Of course, you don't need a team of sports psychologists to tell you that good locker room chemistry generally goes hand-in-hand with success on the field, and the Ravens have not performed up to their expectations this season. But McAlister also pointed to the size of the locker room in the new practice facility as a possible reason for the apparent lack of team bonding this season.

It's not a ridiculous concept. There was the same kind of talk when the Orioles moved from the cozy clubhouse at Memorial Stadium to the spacious locker room and lounges of Camden Yards. That said, no one ever suggested that they would rather go back to the old ballpark.

Confidential to Maryland basketball fans: I'm no prude and I haven't forgotten what it was like to be a crazy college hoops fan, but yelling "Sucks" after the name of each player introduced from Liberty University - a very conservative religious school and a team the Terps were certain to blow out - is beneath you.

Washington Mayor Anthony A. Williams rated it as one of his greatest achievements yesterday when he signed into law the District's controversial ballpark financing plan, and why not?

He just gave away $584 million the District didn't have to build a ballpark that the majority of citizens (according to recent polls) didn't want ... at least not on those terms. That is quite a political achievement.

In Williams' defense, no project of such magnitude ever reaches fruition without controversy and political opposition, so we'll just have to see how it all turns out. It's possible that I'll be strolling along the Anacostia waterfront in five years and marveling at the amazing renewal of the area. Quite possible, in fact.

It's also possible they'll just be wrapping up the Peter Angelos territorial rights lawsuit by then.

By some accounts, Williams drove a pretty hard bargain.
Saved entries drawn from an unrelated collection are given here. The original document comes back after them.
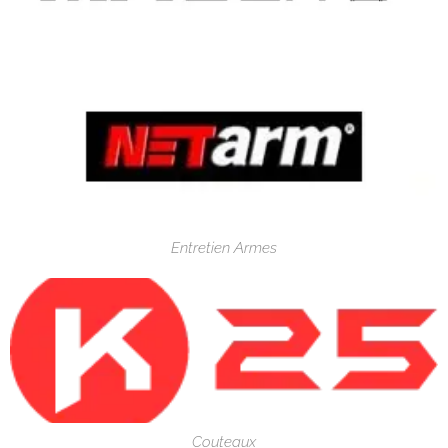
Entretien Armes
Couteaux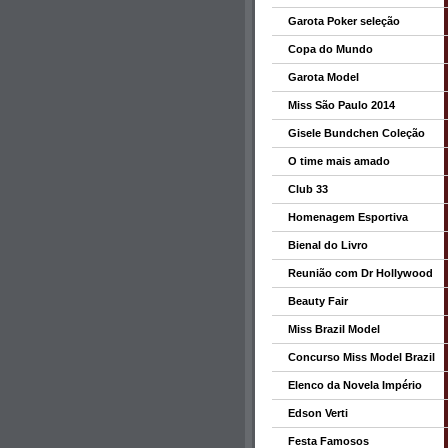
Garota Poker seleção
Copa do Mundo
Garota Model
Miss São Paulo 2014
Gisele Bundchen Coleção
O time mais amado
Club 33
Homenagem Esportiva
Bienal do Livro
Reunião com Dr Hollywood
Beauty Fair
Miss Brazil Model
Concurso Miss Model Brazil
Elenco da Novela Império
Edson Verti
Festa Famosos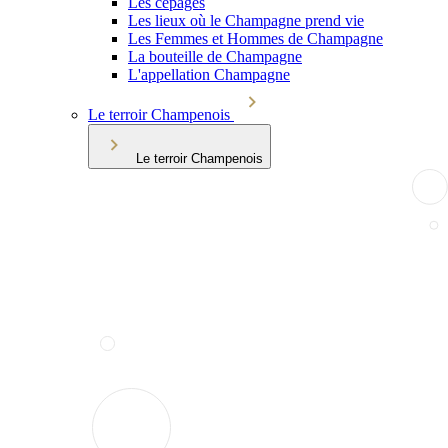
Les cépages
Les lieux où le Champagne prend vie
Les Femmes et Hommes de Champagne
La bouteille de Champagne
L'appellation Champagne
Le terroir Champenois
Le terroir Champenois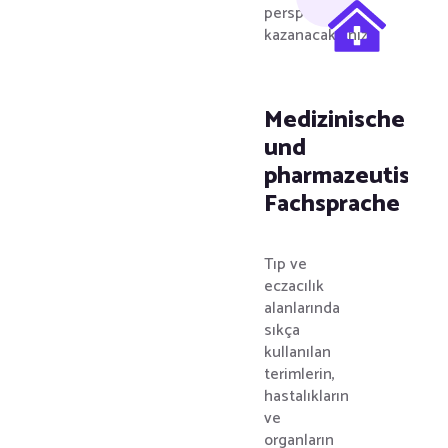
perspektif
kazanacaksınız.
Medizinische
und
pharmazeutisch
Fachsprache
Tıp ve
eczacılık
alanlarında
sıkça
kullanılan
terimlerin,
hastalıkların
ve
organların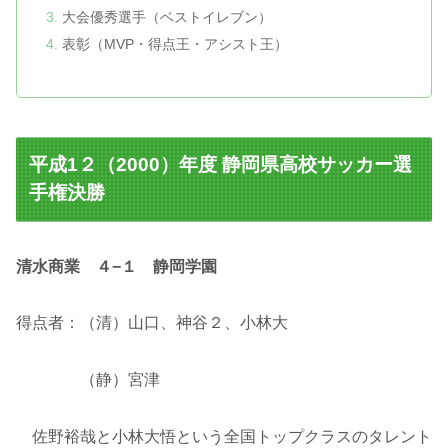
大会優秀選手（ベストイレブン）
表彰（MVP・得点王・アシスト王）
平成1２（2000）年度 静岡県高校サッカー選
手権決勝
清水商業 ４−１ 静岡学園
得点者：（清）山口、神谷２、小林大
（静）宮津
佐野裕哉と小林大悟という全国トップクラスのタレント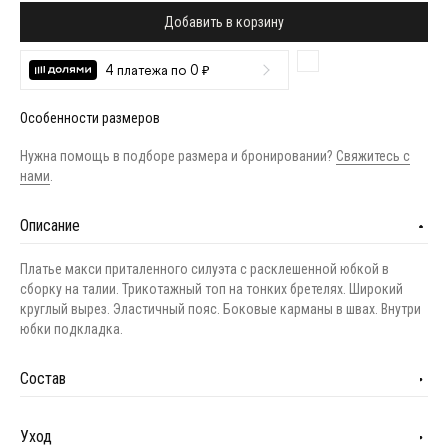
Добавить в корзину
4 платежа по 0 ₽
Особенности размеров
Нужна помощь в подборе размера и бронировании?
Свяжитесь с
нами
.
Описание
Платье макси приталенного силуэта с расклешенной юбкой в
сборку на талии. Трикотажный топ на тонких бретелях. Широкий
круглый вырез. Эластичный пояс. Боковые карманы в швах. Внутри
юбки подкладка.
Состав
Уход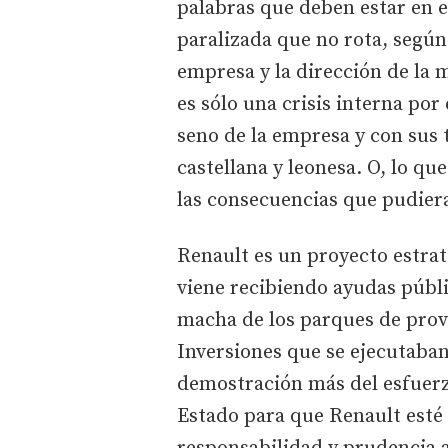
palabras que deben estar en e
paralizada que no rota, según
empresa y la dirección de la 
es sólo una crisis interna por
seno de la empresa y con sus 
castellana y leonesa. O, lo qu
las consecuencias que pudiera
Renault es un proyecto estra
viene recibiendo ayudas públi
macha de los parques de prove
Inversiones que se ejecutaban
demostración más del esfuerzo
Estado para que Renault esté 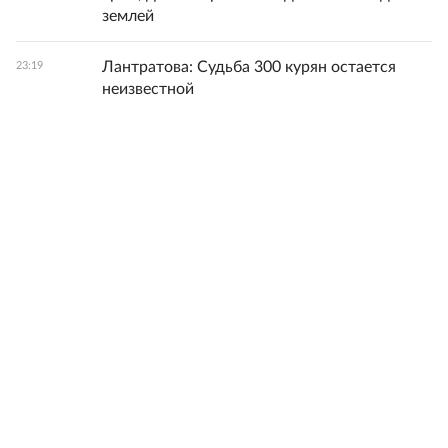
землей
Лантратова: Судьба 300 курян остается
23:19
неизвестной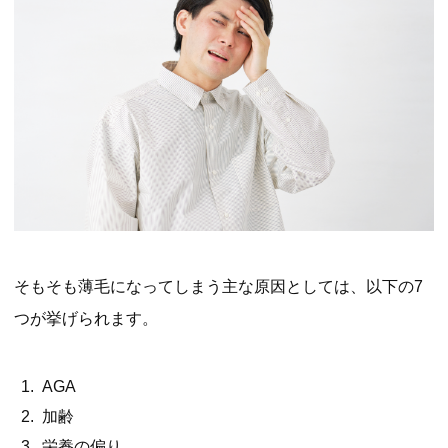
そもそも薄毛になってしまう主な原因としては、以下の7
つが挙げられます。
AGA
加齢
栄養の偏り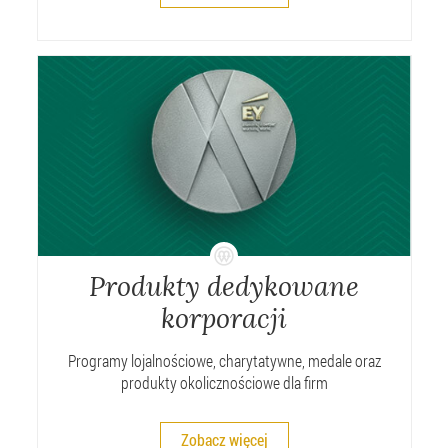
Produkty dedykowane
korporacji
Programy lojalnościowe, charytatywne, medale oraz
produkty okolicznościowe dla firm
Zobacz więcej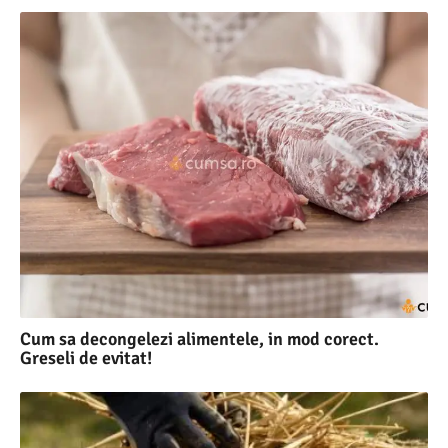
Cum sa decongelezi alimentele, in mod corect.
Greseli de evitat!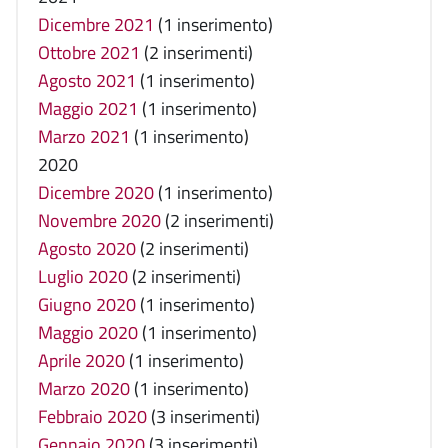
Dicembre 2021
(1 inserimento)
Ottobre 2021
(2 inserimenti)
Agosto 2021
(1 inserimento)
Maggio 2021
(1 inserimento)
Marzo 2021
(1 inserimento)
2020
Dicembre 2020
(1 inserimento)
Novembre 2020
(2 inserimenti)
Agosto 2020
(2 inserimenti)
Luglio 2020
(2 inserimenti)
Giugno 2020
(1 inserimento)
Maggio 2020
(1 inserimento)
Aprile 2020
(1 inserimento)
Marzo 2020
(1 inserimento)
Febbraio 2020
(3 inserimenti)
Gennaio 2020
(3 inserimenti)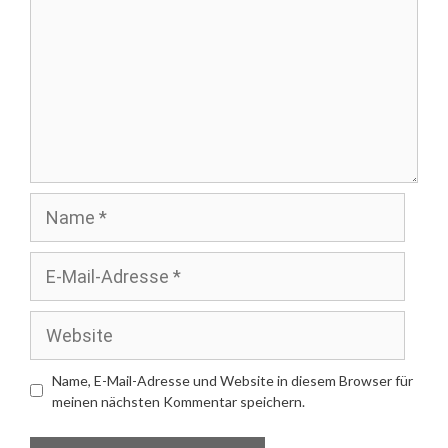
Name
E-
Mail-
Adresse
Website
Name, E-Mail-Adresse und Website in diesem Browser für
meinen nächsten Kommentar speichern.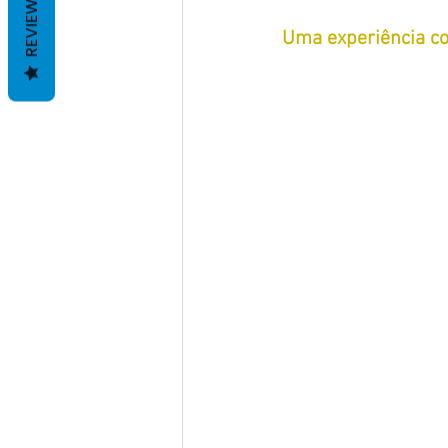
REVIEWS
Uma experiência c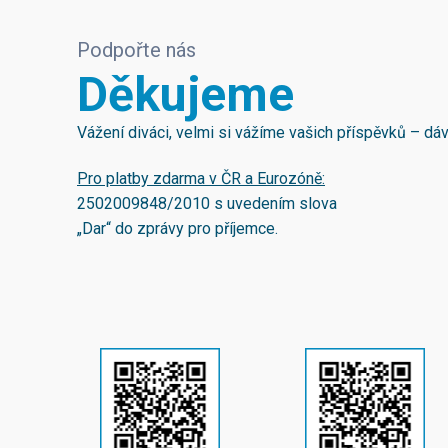
Podpořte nás
Děkujeme
Vážení diváci, velmi si vážíme vašich příspěvků – d
Pro platby zdarma v ČR a Eurozóně:
2502009848/2010
s uvedením slova
„Dar“ do zprávy pro příjemce.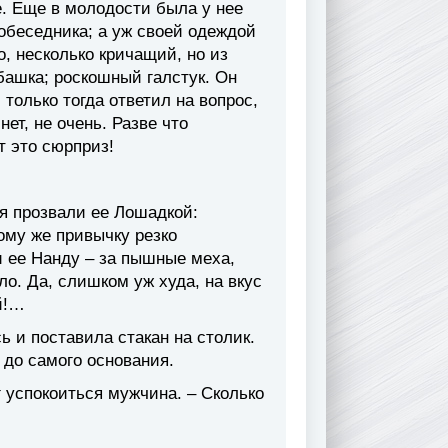
. Еще в молодости была у нее
обеседника; а уж своей одеждой
, несколько кричащий, но из
башка; роскошный галстук. Он
 только тогда ответил на вопрос,
ет, не очень. Разве что
т это сюрприз!
ья прозвали ее Лошадкой:
тому же привычку резко
и ее Нанду – за пышные меха,
о. Да, слишком уж худа, на вкус
й!…
 и поставила стакан на столик.
 до самого основания.
ог успокоиться мужчина. – Сколько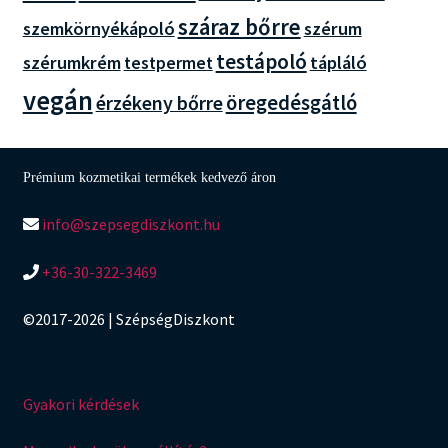
száraz bőrre
szemkörnyékápoló
szérum
testápoló
szérumkrém
tápláló
testpermet
vegán
érzékeny bőrre
öregedésgátló
Prémium kozmetikai termékek kedvező áron
info@szepsegdiszkont.hu
+36-30-322-3469
©2017-2026 | SzépségDiszkont
Gyakori kérdések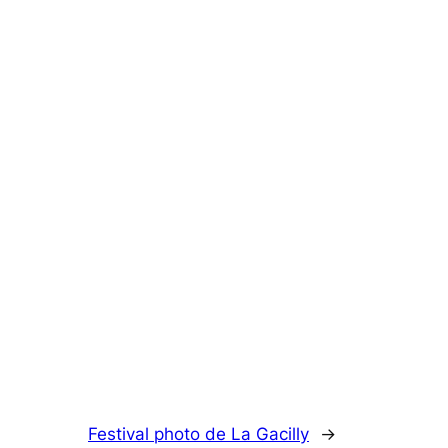
Festival photo de La Gacilly
→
There was talk that Major League Baseball originally asked for naming rights to the Washington Monument and 100 percent of parking and concession revenues from Puerto Rico and the U.S. Virgin Islands.

Final thought: I'll have to defer to reader Mike Noon of Gambrills, who pointed out in an e-mail that Sidney Ponson should be free of his current legal difficulties by Opening Day.

"Good news on the Ponson situation," Noon wrote. "It turns out Aruba won't sentence a felon until he gets three strikes, so Sidney will never do time."